This morning I return for the third time in two days (and not the last time today either) to the part of the Portland-Vancouver metropolitan area north of the Columbia River in order to help out a friend in my local congregation with her desire for a puppet show. For someone who writes as often as I do (and readers of this blog are well aware of how much that is), it is perhaps a bit surprising that I have not done more writing for others, and that most of my writing has been largely for myself and my own purposes. This is not to say that my writing for myself has always had its desired purpose, but rather that it has been more for me than for others.
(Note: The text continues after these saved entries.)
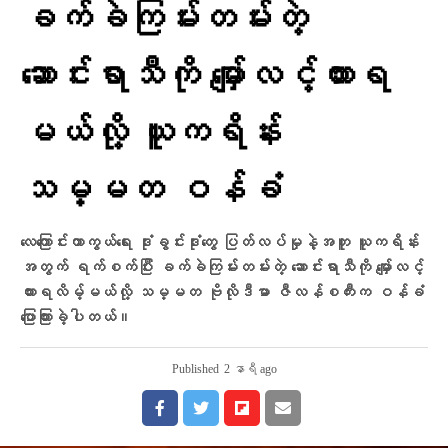
ခက်ခဲကြမ်းတမ်းတဲ့
ဆောင်းရာသီကို မျှော်လင့်ထားရ
မယ်လို့ ယူကရိန်း
သမ္မတ ဝန်ခံ
လေကြောင်းကာကွယ်ရေး ဒုံးခွင်းဒုံးတွေ ပြတ်လပ်မှုနဲ့အတူ ယူကရိန်း
အတွက် ရက်စက်ပြီး ခက်ခဲကြမ်းတမ်းတဲ့ ဆောင်းရာသီကို မျှော်လင့်
ထားရလိမ့်မယ်လို့ သမ္မတ ဗိုလိုဒီမာ ဇီလန်စကီးက ဝန်ခံ
ပြောကြားခဲ့ပါတယ်။
Published
2 နာရီ ago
As it happens, the knowledge of my being a writer in this case has led to me spending a fair amount of my morning writing what amounts to a short commissioned skit for a particularly anxious and fretful puppet.
There is something that is unusual about writing commissioned works that is not present when one writes for oneself. Commissioned works often have a great deal more constraint to them in terms of their creation, not that this is necessarily a bad thing. There is either limits as to the content or other aspects of the work, or there is a constraint on one’s expression because of who is commissioning the work. For example, Jane Austen was given what amounted to a demand to write a novel dedicated to the Crown Prince of England, a man whom she loathed because of his ungentlemanly behavior towards his wife and his own dissolute morals. The novel she wrote, Emma, contains a great deal of subtle criticism about people who have a great deal of money but are somewhat dissolute in their habits, although it is rather constrained on this point, while presenting a heroine whose complicated attitude to marriage (in that she is a matchmaker who does not seek a match for herself, at least consciously) are not that different from the attitudes of the Crown Prince itself. It is, nevertheless, a very subtle work operated under difficult constraints. The same is true of works of genius such as the operettas by Handel [1], works commissioned and supported by the king and by the cultural elite of England.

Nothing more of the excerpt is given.